Africa, Development & Aid, Global, Global Geopolitics, Headlines

DEVELOPMENT: Undersea Cable Buoys Africa’s Digital Prospects

Abid Aslam

WASHINGTON, Nov 27 2007 (IPS) - Africa, the world’s least plugged-in continent, is moving closer to reliable telecommunications and affordable Internet access.

Construction of a 10,000-kilometre undersea fibre-optic cable connecting 21 East, Southern, and Central African countries to West Africa and Europe is to begin next month following the announcement Monday that the International Finance Corporation (IFC) and others have come up with 70.7 million dollars in financing for the project.

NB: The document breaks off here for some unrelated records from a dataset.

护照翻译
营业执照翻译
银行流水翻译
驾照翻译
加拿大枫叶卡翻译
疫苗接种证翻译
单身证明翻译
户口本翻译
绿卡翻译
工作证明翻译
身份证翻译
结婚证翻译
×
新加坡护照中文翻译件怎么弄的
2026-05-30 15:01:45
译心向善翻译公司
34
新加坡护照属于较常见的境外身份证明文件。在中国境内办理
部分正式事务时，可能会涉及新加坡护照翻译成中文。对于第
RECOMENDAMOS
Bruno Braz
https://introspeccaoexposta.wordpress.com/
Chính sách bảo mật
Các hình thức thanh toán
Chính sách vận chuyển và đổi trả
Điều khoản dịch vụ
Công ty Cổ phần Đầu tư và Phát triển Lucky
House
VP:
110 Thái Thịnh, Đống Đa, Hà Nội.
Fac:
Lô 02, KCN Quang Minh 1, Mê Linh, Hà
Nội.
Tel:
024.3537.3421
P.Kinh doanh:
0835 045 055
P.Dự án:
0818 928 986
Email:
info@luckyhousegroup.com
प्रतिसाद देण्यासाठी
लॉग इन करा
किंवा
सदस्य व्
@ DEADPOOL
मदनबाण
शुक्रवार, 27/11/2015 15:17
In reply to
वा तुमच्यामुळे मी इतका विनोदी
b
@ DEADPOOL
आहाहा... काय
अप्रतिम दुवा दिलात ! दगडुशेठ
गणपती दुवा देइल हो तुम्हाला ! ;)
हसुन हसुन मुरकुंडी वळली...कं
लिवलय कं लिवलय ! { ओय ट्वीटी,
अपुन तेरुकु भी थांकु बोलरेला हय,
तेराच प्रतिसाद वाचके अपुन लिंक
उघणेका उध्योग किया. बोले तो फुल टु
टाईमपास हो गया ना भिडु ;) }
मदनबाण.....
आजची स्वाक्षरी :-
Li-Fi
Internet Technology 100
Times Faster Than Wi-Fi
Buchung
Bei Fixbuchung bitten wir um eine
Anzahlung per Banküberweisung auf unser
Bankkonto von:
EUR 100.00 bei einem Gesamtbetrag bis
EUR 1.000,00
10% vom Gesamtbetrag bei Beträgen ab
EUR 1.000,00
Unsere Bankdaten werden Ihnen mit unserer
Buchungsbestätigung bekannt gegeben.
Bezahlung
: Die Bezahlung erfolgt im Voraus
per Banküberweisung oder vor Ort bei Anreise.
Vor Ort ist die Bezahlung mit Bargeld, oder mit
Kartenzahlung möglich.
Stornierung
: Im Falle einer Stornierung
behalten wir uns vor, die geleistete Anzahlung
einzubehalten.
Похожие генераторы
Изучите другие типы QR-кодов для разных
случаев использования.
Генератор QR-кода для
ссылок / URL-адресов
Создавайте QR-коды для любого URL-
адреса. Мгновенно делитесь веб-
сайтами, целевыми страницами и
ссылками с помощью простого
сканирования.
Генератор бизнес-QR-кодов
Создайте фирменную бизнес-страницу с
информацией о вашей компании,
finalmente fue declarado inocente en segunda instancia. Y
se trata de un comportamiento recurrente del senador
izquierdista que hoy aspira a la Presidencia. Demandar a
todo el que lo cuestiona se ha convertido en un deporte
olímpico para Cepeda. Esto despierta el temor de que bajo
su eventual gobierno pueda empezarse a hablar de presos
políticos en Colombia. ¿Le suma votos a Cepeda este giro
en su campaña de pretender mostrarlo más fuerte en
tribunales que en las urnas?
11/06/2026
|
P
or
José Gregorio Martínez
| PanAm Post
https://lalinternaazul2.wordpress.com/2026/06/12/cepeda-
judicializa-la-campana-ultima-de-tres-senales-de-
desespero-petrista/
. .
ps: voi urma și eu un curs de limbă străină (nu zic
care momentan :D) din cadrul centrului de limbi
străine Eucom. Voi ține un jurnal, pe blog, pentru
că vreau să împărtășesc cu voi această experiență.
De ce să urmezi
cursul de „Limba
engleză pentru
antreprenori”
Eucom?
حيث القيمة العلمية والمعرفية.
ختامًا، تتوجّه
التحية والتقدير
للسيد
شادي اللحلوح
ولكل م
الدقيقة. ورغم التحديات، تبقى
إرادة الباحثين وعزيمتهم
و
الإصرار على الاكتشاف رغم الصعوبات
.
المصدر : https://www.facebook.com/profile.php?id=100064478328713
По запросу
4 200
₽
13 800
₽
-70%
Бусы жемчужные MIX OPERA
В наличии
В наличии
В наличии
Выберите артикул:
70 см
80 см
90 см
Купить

“The project will transform the African telecommunication landscape and have a direct positive impact on business in East Africa,” Lars Thunell, chief executive at the World Bank’s private sector arm, said Monday.

In much of the developing world, digital communications have enabled school and college students to study in virtual libraries and to visit counterparts in other countries. Businesses have harnessed the Internet to reach offshore customers and suppliers and to obtain management know-how and language training, among other things. Farmers in remote regions have been able to check market prices for seed, fertiliser, and their produce – giving them new power over fee-seeking intermediaries.

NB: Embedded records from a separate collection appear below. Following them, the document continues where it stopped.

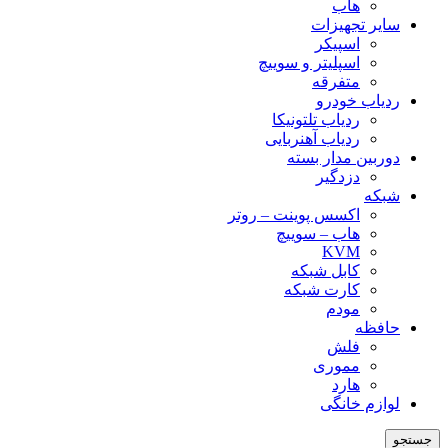
هاب
سایر تجهیزات
اسپیکر
اسپلیتر و سوییچ
متفرقه
ردیاب خودرو
ردیاب تلتونیکا
ردیاب آهنربایی
دوربین مدار بسته
دزدگیر
شبکه
اکسس پوینت – روتر
هاب – سوییچ
KVM
کابل شبکه
کارت شبکه
مودم
حافظه
فلش
مموری
هارد
لوازم خانگی
جستجو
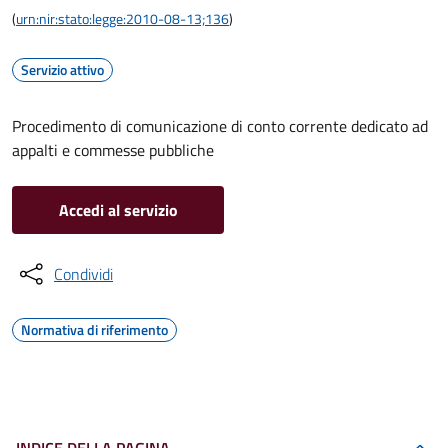
(
urn:nir:stato:legge:2010-08-13;136
)
Servizio attivo
Procedimento di comunicazione di conto corrente dedicato ad
appalti e commesse pubbliche
Accedi al servizio
Condividi
Normativa di riferimento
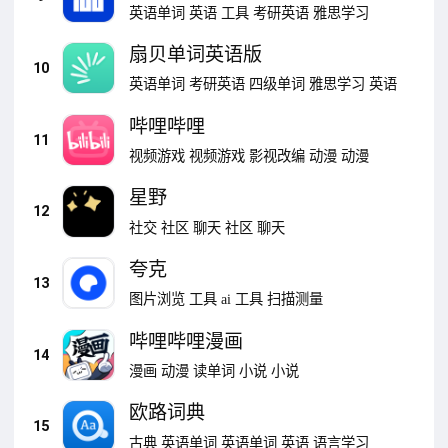
英语单词
英语
工具
考研英语
雅思学习
扇贝单词英语版
10
英语单词
考研英语
四级单词
雅思学习
英语
哔哩哔哩
11
视频游戏
视频游戏
影视改编
动漫
动漫
星野
12
社交
社区
聊天
社区
聊天
夸克
13
图片浏览
工具
ai
工具
扫描测量
哔哩哔哩漫画
14
漫画
动漫
读单词
小说
小说
欧路词典
15
古典
英语单词
英语单词
英语
语言学习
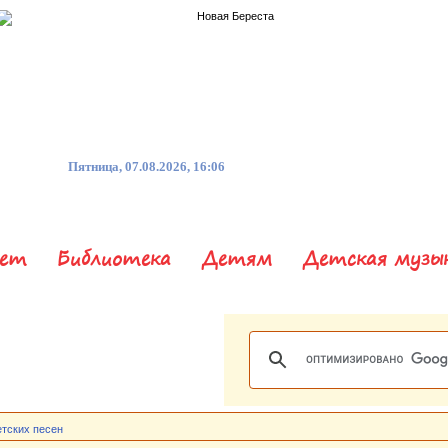
Пятница, 07.08.2026, 16:06
нет
Библиотека
Детям
Детская музы
етских песен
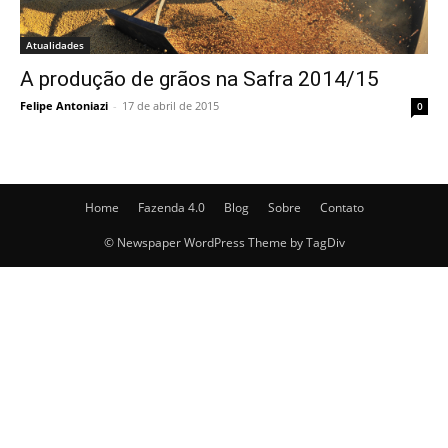
Atualidades
A produção de grãos na Safra 2014/15
Felipe Antoniazi
-
17 de abril de 2015
0
Home
Fazenda 4.0
Blog
Sobre
Contato
© Newspaper WordPress Theme by TagDiv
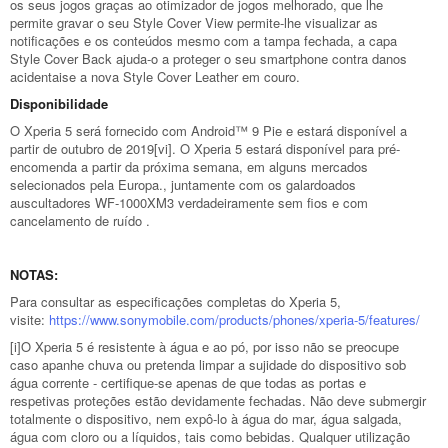
os seus jogos graças ao otimizador de jogos melhorado, que lhe
permite gravar o seu Style Cover View permite-lhe visualizar as
notificações e os conteúdos mesmo com a tampa fechada, a capa
Style Cover Back ajuda-o a proteger o seu smartphone contra danos
acidentaise a nova Style Cover Leather em couro.
Disponibilidade
O Xperia 5 será fornecido com Android™ 9 Pie e estará disponível a
partir de outubro de 2019[vi]. O Xperia 5 estará disponível para pré-
encomenda a partir da próxima semana, em alguns mercados
selecionados pela Europa., juntamente com os galardoados
auscultadores WF-1000XM3 verdadeiramente sem fios e com
cancelamento de ruído .
NOTAS:
Para consultar as especificações completas do Xperia 5,
visite:
https://www.sonymobile.com/
products/phones/xperia-5/
features/
[i]O Xperia 5 é resistente à água e ao pó, por isso não se preocupe
caso apanhe chuva ou pretenda limpar a sujidade do dispositivo sob
água corrente - certifique-se apenas de que todas as portas e
respetivas proteções estão devidamente fechadas. Não deve submergir
totalmente o dispositivo, nem expô-lo à água do mar, água salgada,
água com cloro ou a líquidos, tais como bebidas. Qualquer utilização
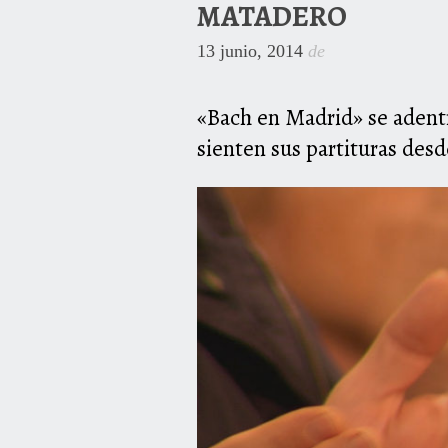
MATADERO
13 junio, 2014
de
«Bach en Madrid» se adentr
sienten sus partituras desd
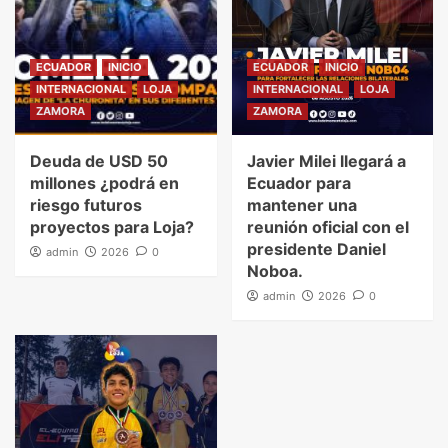
ECUADOR
INICIO
ECUADOR
INICIO
INTERNACIONAL
LOJA
INTERNACIONAL
LOJA
ZAMORA
ZAMORA
Deuda de USD 50
Javier Milei llegará a
millones ¿podrá en
Ecuador para
riesgo futuros
mantener una
proyectos para Loja?
reunión oficial con el
presidente Daniel
admin
2026
0
Noboa.
admin
2026
0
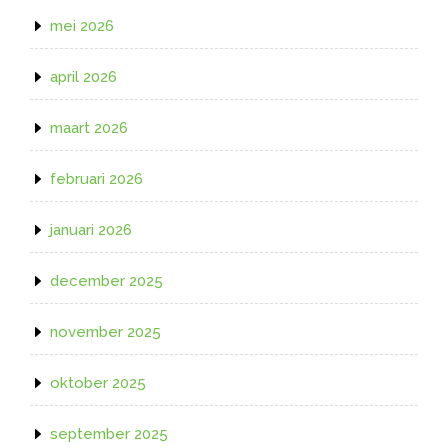
mei 2026
april 2026
maart 2026
februari 2026
januari 2026
december 2025
november 2025
oktober 2025
september 2025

In Africa, however, the Internet reaches only four percent of the population and users pay the planet’s highest fees to connect at the slowest speeds – when the continent’s notoriously erratic electricity supply and satellite connections permit. The situation is worst in the countries to be served by the new cable.

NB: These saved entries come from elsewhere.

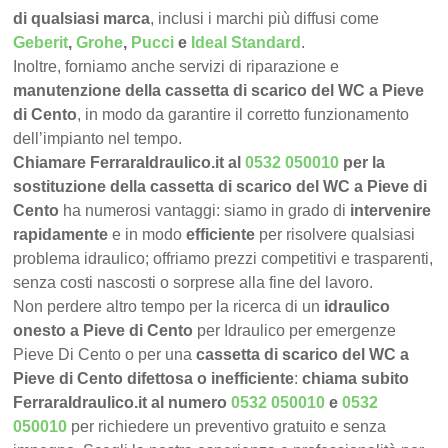
di qualsiasi marca
, inclusi i marchi più diffusi come
Geberit
,
Grohe
,
Pucci
e
Ideal Standard
.
Inoltre, forniamo anche servizi di riparazione e
manutenzione della cassetta di scarico del WC a Pieve
di Cento
, in modo da garantire il corretto funzionamento
dell’impianto nel tempo.
Chiamare FerraraIdraulico.it al
0532 050010
per la
sostituzione della cassetta di scarico del WC a Pieve di
Cento
ha numerosi vantaggi: siamo in grado di
intervenire
rapidamente
e in modo
efficiente
per risolvere qualsiasi
problema idraulico; offriamo prezzi competitivi e trasparenti,
senza costi nascosti o sorprese alla fine del lavoro.
Non perdere altro tempo per la ricerca di un
idraulico
onesto a Pieve di Cento
per Idraulico per emergenze
Pieve Di Cento o per una
cassetta di scarico del WC a
Pieve di Cento difettosa o inefficiente
:
chiama subito
FerraraIdraulico.it al numero
0532 050010
e
0532
050010
per richiedere un preventivo gratuito e senza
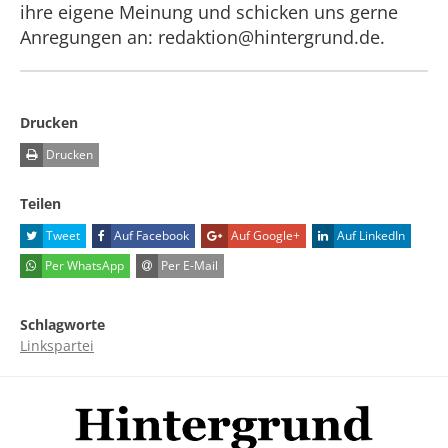
ihre eigene Meinung und schicken uns gerne
Anregungen an: redaktion@hintergrund.de.
Drucken
Drucken
Teilen
Tweet
Auf Facebook
Auf Google+
Auf LinkedIn
Per WhatsApp
Per E-Mail
Schlagworte
Linkspartei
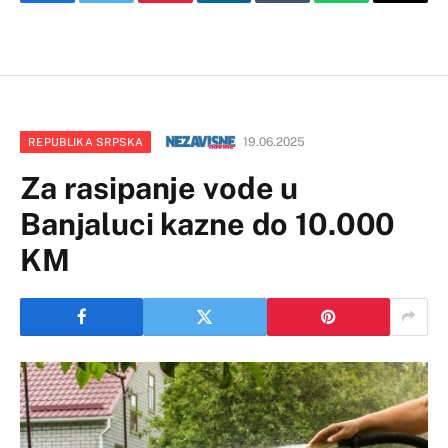
Facebook
Twitter
Pinterest
LinkedIn
Tumblr
WhatsApp
Email
19.06.2025
REPUBLIKA SRPSKA
Za rasipanje vode u
Banjaluci kazne do 10.000
KM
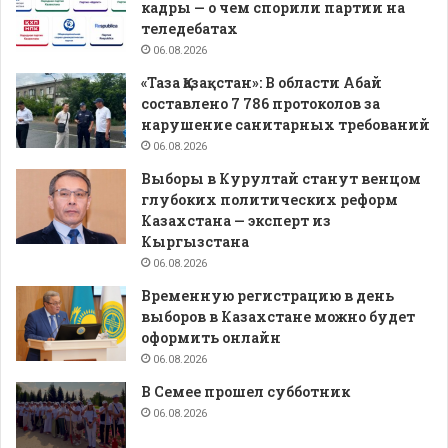
кадры — о чем спорили партии на
теледебатах
06.08.2026
«Таза Қазақстан»: В области Абай
составлено 7 786 протоколов за
нарушение санитарных требований
06.08.2026
Выборы в Курултай станут венцом
глубоких политических реформ
Казахстана — эксперт из
Кыргызстана
06.08.2026
Временную регистрацию в день
выборов в Казахстане можно будет
оформить онлайн
06.08.2026
В Семее прошел субботник
06.08.2026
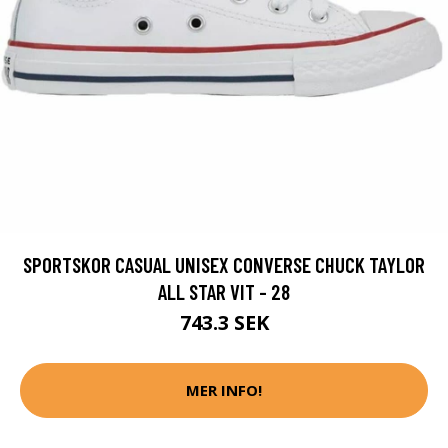
SPORTSKOR CASUAL UNISEX CONVERSE CHUCK TAYLOR
ALL STAR VIT - 28
743.3 SEK
MER INFO!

The East Africa Submarine Cable System, or EASSy, is intended to change all this. Once completed, it is expected to provide digital access to 250 million people, or one in four Africans.


Consumers along Africa’s east coast typically pay 200-300 dollars a month for Internet access, the IFC said. EASSy will cut the cost by two-thirds at the outset and the number of subscribers will triple, it said.

“Because the project gives open access to service providers, prices will fall further as volume and competition increase,” it added in a statement.

The cable will run along the floor of the western Indian Ocean and connect South Africa, Mozambique, Madagascar, Tanzania, Kenya, Somalia, Djibouti and Sudan. At its southern end, it will join cables serving West Africa and Europe.

Thirteen adjoining countries will be linked to the system as additional networks are completed through a broader World Bank initiative. These countries are Botswana, Burundi, the Central African Republic, Democratic Republic of Congo, Chad, Ethiopia, Lesotho, Malawi, Rwanda, Swaziland, Uganda, Zambia and Zimbabwe.

The IFC said it would provide 18.2 million dollars out of 70.7 million dollars in long-term loans sought by the EASSy consortium of companies. The rest would come from the African Development Bank, European Investment Bank, German development bank KfW, and French development bank AFD. The European Union also would provide some financing.

The international lenders are channeling their financing through the West Indian Ocean Cable Company Ltd., formed specifically for the project, the IFC said.

Most of the money for the 235-million-dollar project is to come from 25 private telecommunications operators that make up the 29-company EASSy consortium, the others being government entities. Of the private firms, 21 are African and these will be the cable’s main users, the IFC said.

French firm Alcatel-Lucent Submarine Networks is to lay the cable. Firms from Britain, India, Saudi Arabia, the United Arab Emirates, and the United States also are taking part in the venture, according to business documents.

West Africa already enjoys relatively high-speed and low-cost connections to international telecommunications and the Internet through an existing undersea cable. Yet for the most part, according to government and industry sources, Internet usage rates have stalled in the single digits.

Power shortages are partly to blame. In September, the IFC and World Bank launched a separate effort to promote modern and affordable power using products not hostage to fossil fuels or the continent’s lamentable electricity grid.

Beyond infrastructure constraints, industry and development sources long have said that efforts to propagate information technology are stymied by low literacy rates and government curbs against citizens’ online access and activities.

Even those who make it to the information superhighway frequently find the Western Web sites beyond reach or almost impossible to navigate because these are rich in video and sound and cater mainly to users with not only broadband connections but also top-of-the-line processors in their computers.